Washington Post Op-Ed Calls on Biden to End Federal Death Penalty
The Washington Post: President Biden, it's time to end the death penalty
By: Editorial Board
January 28, 2022
As President Donald Trump’s term closed, his Justice Department carried out 13 executions. Within a span of four days in January 2021, federal authorities put to death three people, including a mentally ill woman and an intellectually disabled man. Those were the last federal executions in 2021. After President Biden took office, the Justice Department announced a moratorium while it conducted a review. More than a pause is needed. Mr. Biden needs to fulfill his campaign promise to eliminate the death penalty at the federal level, and he should encourage states to follow suit.

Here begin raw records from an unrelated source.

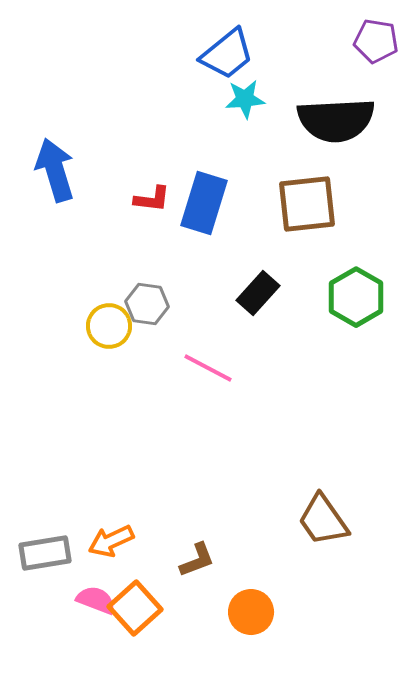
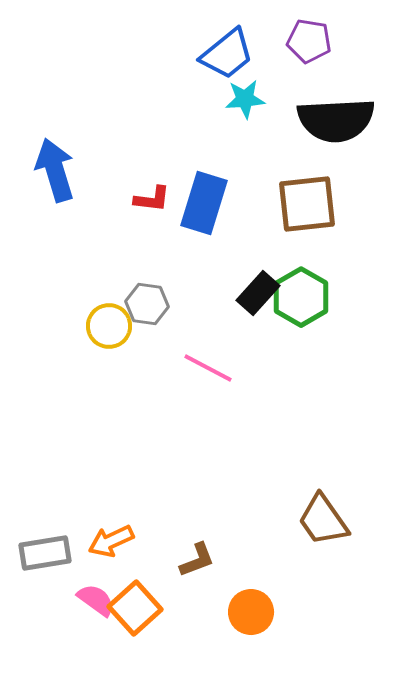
purple pentagon: moved 67 px left
green hexagon: moved 55 px left
pink semicircle: rotated 15 degrees clockwise
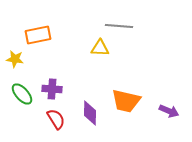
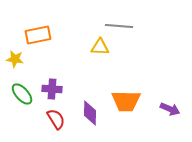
yellow triangle: moved 1 px up
orange trapezoid: rotated 12 degrees counterclockwise
purple arrow: moved 1 px right, 2 px up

Despite Trump Attorney General William P. Barr’s unprecedented, unseemly push to execute as many federal death row prisoners as he could, 2021 saw historic lows in how many people were executed or sentenced to death across the federal and state justice systems. According to the Death Penalty Information Center’s annual year-end report, there were 11 executions in 2021, down from 17 in 2020. As of Dec. 13, 18 people had been sentenced to death, matching the record low set in 2020. It was the seventh consecutive year with fewer than 30 executions and fewer than 50 new death sentences.
The numbers reflect Americans’ increasing skepticism of the death penalty, as more people recognize that the punishment is unfairly applied, expensive to maintain and ineffective in deterring crime. A 2021 Gallup poll found public support for the death penalty at a 50-year low. In 1994, 80 percent of those surveyed favored the death penalty for convicted murderers, compared with 54 percent in 2021.
Virginia abolished executions last March, becoming the 23rd state, and the first in the South, to end the death penalty. Now a majority of states have either abolished the death penalty or have imposed formal moratoriums on its use. At least an additional 10 states have not carried out an execution in at least 10 years. Lawmakers in Ohio and Utah are considering bipartisan legislation to repeal the death penalty in their states. Just three states — Alabama, Oklahoma and Texas — account for the majority of executions and death sentences.
The year also brought yet more evidence that the death penalty is unwise and unjust, as two more death row prisoners were exonerated. Since 1972, 186 people have been exonerated from death row. That amounts to one exoneration for every 8.3 executions. It is almost certain that people have been put to death for crimes they did not commit.
There is no question that some — perhaps most — of those on death row are guilty of the crimes for which they have been convicted. But the justice system is not reserving it for the worst of the worst; Black and poor people are more likely to be sentenced to die, indicating that the punishment is applied in an arbitrary and discriminatory manner.
Yet even if its application were fairer, state-approved life-taking would remain an affront to human dignity. The federal government needs no further review. Mr. Biden can commute all federal capital sentences and direct the Justice Department to refrain from seeking the death penalty. He should, immediately.